LangExtract provider plugin for Anthropic Claude
Project description
LangExtract Anthropic Provider
A provider plugin for LangExtract that integrates Anthropic's Claude API for robust, structured information extraction.
Features
- Native Anthropic API: Uses the official
anthropicPython SDK for Claude models. - Safe parameter handling: Whitelist filtering; unsupported params raise clear errors.
- Concurrent batching: Parallel inference for multi-prompt workloads.

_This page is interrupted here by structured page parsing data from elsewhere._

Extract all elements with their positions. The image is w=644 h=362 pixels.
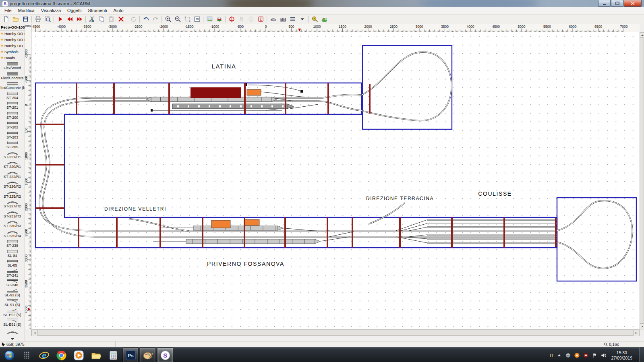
open-button[interactable] xyxy=(11,15,21,23)
part-item-st-238[interactable]: ST-238 xyxy=(0,238,25,248)
parts-list-button[interactable] xyxy=(288,15,297,23)
undo-button[interactable] xyxy=(141,15,151,23)
part-item-st-226-r2[interactable]: ST-226/R2 xyxy=(0,179,25,189)
app-red-icon[interactable] xyxy=(583,352,589,358)
vertical-scrollbar[interactable] xyxy=(640,32,644,329)
print-preview-button[interactable] xyxy=(43,15,52,23)
part-item-sl-e91-s-[interactable]: SL-E91 (S) xyxy=(0,317,25,327)
protect-button[interactable] xyxy=(246,15,256,23)
taskbar-scarm[interactable]: S xyxy=(157,348,173,362)
library-item-hornby-oo[interactable]: ★Hornby-OO xyxy=(0,43,25,49)
part-item-flex-concrete-br[interactable]: Flex/Concrete (br xyxy=(0,81,25,91)
cut-button[interactable] xyxy=(87,15,97,23)
part-item-sl-e92-s-[interactable]: SL-E92 (S) xyxy=(0,308,25,318)
lock-button[interactable] xyxy=(236,15,246,23)
part-item-st-204[interactable]: ST-204 xyxy=(0,91,25,101)
minimize-button[interactable] xyxy=(598,0,611,7)
part-item-st-231-r3[interactable]: ST-231/R3 xyxy=(0,209,25,219)
maximize-button[interactable] xyxy=(611,0,623,7)
avast-icon[interactable] xyxy=(574,352,580,358)
menu-strumenti[interactable]: Strumenti xyxy=(85,8,110,14)
part-item-st-222-r1[interactable]: ST-222/R1 xyxy=(0,170,25,180)
fit-view-button[interactable] xyxy=(192,15,202,23)
forward-button[interactable] xyxy=(75,15,84,23)
bridges-button[interactable] xyxy=(268,15,278,23)
part-item-sl-91-s-[interactable]: SL-91 (S) xyxy=(0,298,25,308)
taskbar-internet-explorer[interactable]: e xyxy=(36,348,52,362)
library-item-roads[interactable]: ★Roads xyxy=(0,55,25,61)
horizontal-scroll-thumb[interactable] xyxy=(38,329,633,336)
action-center-flag-icon[interactable] xyxy=(592,352,598,358)
taskbar-calculator[interactable] xyxy=(105,348,121,362)
layers-button[interactable] xyxy=(214,15,224,23)
part-item-st-200[interactable]: ST-200 xyxy=(0,110,25,120)
part-item-st-201[interactable]: ST-201 xyxy=(0,100,25,110)
layout-canvas[interactable]: LATINA DIREZIONE VELLETRI DIREZIONE TERR… xyxy=(31,32,640,329)
rotate-button[interactable] xyxy=(128,15,138,23)
titlebar[interactable]: S progetto direttissima 3.scarm - SCARM xyxy=(0,0,644,7)
volume-icon[interactable] xyxy=(601,352,607,358)
delete-button[interactable] xyxy=(116,15,126,23)
horizontal-scrollbar[interactable] xyxy=(31,329,640,336)
heights-button[interactable] xyxy=(227,15,236,23)
objects-button[interactable] xyxy=(278,15,288,23)
taskbar-media-player[interactable] xyxy=(70,348,87,362)
zoom-out-button[interactable] xyxy=(173,15,182,23)
sidebar-scroll-down[interactable] xyxy=(0,337,25,341)
redo-button[interactable] xyxy=(151,15,160,23)
menu-visualizza[interactable]: Visualizza xyxy=(38,8,64,14)
library-item-hornby-oo-d2[interactable]: ★Hornby-OO-D2 xyxy=(0,31,25,37)
print-button[interactable] xyxy=(33,15,43,23)
language-indicator[interactable]: IT xyxy=(550,353,554,358)
taskbar-explorer[interactable] xyxy=(88,348,104,362)
select-area-button[interactable] xyxy=(182,15,192,23)
part-item-st-205[interactable]: ST-205 xyxy=(0,140,25,150)
view-3d-button[interactable]: 3D xyxy=(319,15,329,23)
part-item-st-240[interactable]: ST-240 xyxy=(0,278,25,288)
part-item-st-221-r1[interactable]: ST-221/R1 xyxy=(0,150,25,160)
copy-button[interactable] xyxy=(97,15,106,23)
part-item-st-225-r2[interactable]: ST-225/R2 xyxy=(0,189,25,199)
part-item-st-235-r4[interactable]: ST-235/R4 xyxy=(0,229,25,239)
menu-oggetti[interactable]: Oggetti xyxy=(64,8,85,14)
dropbox-icon[interactable] xyxy=(565,352,571,358)
taskbar-clock[interactable]: 15:30 27/09/2019 xyxy=(609,350,636,361)
hidden-icons-arrow[interactable] xyxy=(556,352,562,358)
scroll-up-button[interactable] xyxy=(640,32,644,38)
menu-file[interactable]: File xyxy=(1,8,15,14)
close-button[interactable] xyxy=(624,0,642,7)
library-item-hornby-oo-d3[interactable]: ★Hornby-OO-D3 xyxy=(0,37,25,43)
background-image-button[interactable] xyxy=(205,15,214,23)
menu-modifica[interactable]: Modifica xyxy=(15,8,38,14)
run-button[interactable] xyxy=(55,15,65,23)
paste-button[interactable] xyxy=(106,15,116,23)
part-item-st-203[interactable]: ST-203 xyxy=(0,130,25,140)
taskbar-paint[interactable] xyxy=(140,348,156,362)
part-item-st-241[interactable]: ST-241 xyxy=(0,268,25,278)
scroll-down-button[interactable] xyxy=(640,324,644,329)
library-select[interactable]: Peco-OO-100 xyxy=(0,24,25,31)
zoom-in-button[interactable] xyxy=(163,15,173,23)
new-button[interactable] xyxy=(1,15,11,23)
vertical-scroll-thumb[interactable] xyxy=(640,38,644,324)
part-item-st-220-r1[interactable]: ST-220/R1 xyxy=(0,159,25,170)
save-button[interactable] xyxy=(21,15,30,23)
parts-list-dropdown-button[interactable] xyxy=(297,15,307,23)
part-item-sl-85[interactable]: SL-85 xyxy=(0,258,25,268)
part-item-st-230-r3[interactable]: ST-230/R3 xyxy=(0,219,25,229)
library-item-symbols[interactable]: ★Symbols xyxy=(0,49,25,55)
measure-button[interactable] xyxy=(310,15,319,23)
text-note-button[interactable] xyxy=(256,15,265,23)
menu-aiuto[interactable]: Aiuto xyxy=(110,8,127,14)
back-button[interactable] xyxy=(65,15,75,23)
taskbar-toolbar-grid[interactable] xyxy=(19,348,35,362)
part-item-sl-84[interactable]: SL-84 xyxy=(0,248,25,259)
show-desktop-button[interactable] xyxy=(639,347,644,362)
part-item-sl-92-s-[interactable]: SL-92 (S) xyxy=(0,288,25,298)
part-item-st-227-r2[interactable]: ST-227/R2 xyxy=(0,199,25,209)
taskbar-photoshop[interactable]: Ps xyxy=(122,348,139,362)
part-item-flex-wood[interactable]: Flex/Wood xyxy=(0,61,25,71)
part-item-partial[interactable] xyxy=(0,327,25,337)
part-item-flex-concrete[interactable]: Flex/Concrete xyxy=(0,71,25,81)
taskbar-chrome[interactable] xyxy=(53,348,69,362)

- Schema-aware: Optional structured output mode (JSON) from LangExtract examples.
- Modern packaging:
pyproject.tomlwith Hatch; works well withuv.
Installation
Using UV (Recommended)
# Install UV if you haven't already
curl -LsSf https://astral.sh/uv/install.sh | sh
# Install the package
uv add langextract-anthropic
Using pip
pip install langextract-anthropic
From Source
git clone <repository-url>
cd langextract-anthropic
uv sync
Quick Start
1. Set up Anthropic API credentials
export ANTHROPIC_API_KEY="your-api-key"
2. Use with LangExtract
import langextract as lx
# Define extraction examples
examples = [
lx.ExampleData(
text="John Smith works at Microsoft in Seattle.",
extractions=[
lx.ExtractionData(
extraction_class="Person",
attributes={"name": "John Smith"}
),
lx.ExtractionData(
extraction_class="Organization",
attributes={"name": "Microsoft"}
),
lx.ExtractionData(
extraction_class="Location",
attributes={"name": "Seattle"}
),
],
),
]
# Extract information using Anthropic Claude
result = lx.extract(
text_or_documents="Sarah Johnson is a data scientist at Google in Mountain View.",
prompt_description="Extract people, organizations, and locations.",
examples=examples,
model_id="anthropic-claude-3-5-sonnet-latest",
temperature=0.1,
max_tokens=512,
)
print(result.extractions)
Supported Models
This provider supports all Anthropic Claude models:
claude-3-5-sonnet-latest(recommended)claude-3-5-sonnet-20241022claude-3-5-haiku-latestclaude-3-opus-latestclaude-3-sonnet-20240229claude-3-haiku-20240307
Model ID Format
Use the anthropic- prefix or specify the model name directly:
anthropic-claude-3-5-sonnet-latest→ Uses model:claude-3-5-sonnet-latestanthropic-claude-3-opus-latest→ Uses model:claude-3-opus-latestclaude-3-5-sonnet-latest→ Uses model directly
Configuration Parameters
Core Parameters
| Parameter | Type | Description | Default |
|---|---|---|---|
model_id |
str |
Model identifier | "claude-3-5-sonnet-latest" |
api_key |
str |
Anthropic API key | ANTHROPIC_API_KEY env var |
temperature |
float |
Controls randomness (0-1) | None |
max_workers |
int |
Parallel request workers | 10 |
Anthropic API Parameters
| Parameter | Type | Description | Range |
|---|---|---|---|
max_tokens |
int |
Maximum tokens to generate | 1-8192 |
temperature |
float |
Sampling temperature | 0.0-1.0 |
top_p |
float |
Nucleus sampling | 0.0-1.0 |
top_k |
int |
Top-k sampling | 0-200 |
stop_sequences |
list[str] |
Stop sequences | Max 4 items |
metadata |
dict |
Request tracking metadata | - |
Usage Examples
# Basic extraction
result = lx.extract(
text_or_documents=text,
prompt_description=prompt,
examples=examples,
model_id="anthropic-claude-3-5-sonnet-latest",
)
# With custom parameters
result = lx.extract(
text_or_documents=text,
prompt_description=prompt,
examples=examples,
model_id="anthropic-claude-3-5-sonnet-latest",
temperature=0.3,
max_tokens=1000,
top_p=0.9,
stop_sequences=["END", "STOP"],
metadata={"user_id": "user123"},
)
Environment Variables
| Variable | Description | Required |
|---|---|---|
ANTHROPIC_API_KEY |
Anthropic API key | Yes |
Development
Setup Development Environment
# Clone the repository
git clone <repository-url>
cd langextract-anthropic
# Install UV
curl -LsSf https://astral.sh/uv/install.sh | sh
# Install dependencies
uv sync --dev
Running Tests
# Run unit tests (no API calls)
uv run pytest tests/ -m "unit"
# Run integration tests (requires ANTHROPIC_API_KEY)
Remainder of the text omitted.